YOUR OBJECTIVE » Return the listing exactly. Keep no pictures.

STORED DATA »
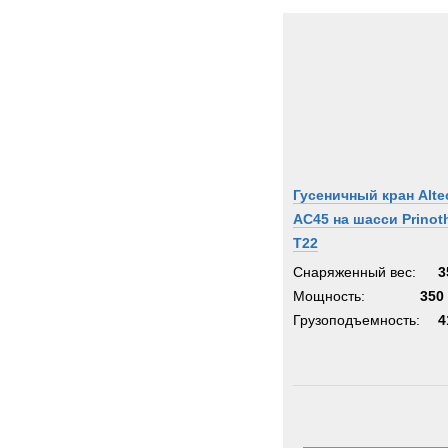
Гусеничный кран Alte
AC45 на шасси Prinot
T22
Снаряженный вес:
3
Мощность:
350 
Грузоподъемность:
4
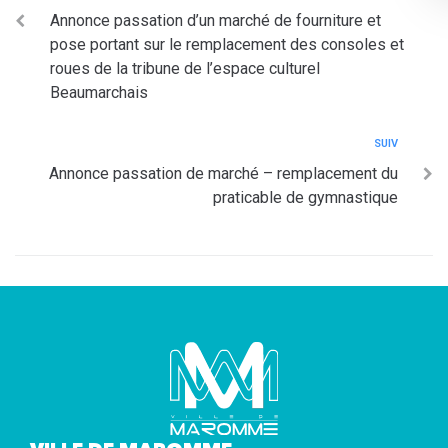
Annonce passation d’un marché de fourniture et
pose portant sur le remplacement des consoles et
roues de la tribune de l’espace culturel
Beaumarchais
SUIV
Annonce passation de marché – remplacement du
praticable de gymnastique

EXERCISE SOLUTION »
Гусеничный кран Alte
AC45 на шасси Prinot
T22
Снаряженный вес:
3
Мощность:
350 
Грузоподъемность:
4
Annonce passation d’un marché de fourniture et
pose portant sur le remplacement des consoles et
roues de la tribune de l’espace culturel
Beaumarchais
SUIV
Annonce passation de marché – remplacement du
praticable de gymnastique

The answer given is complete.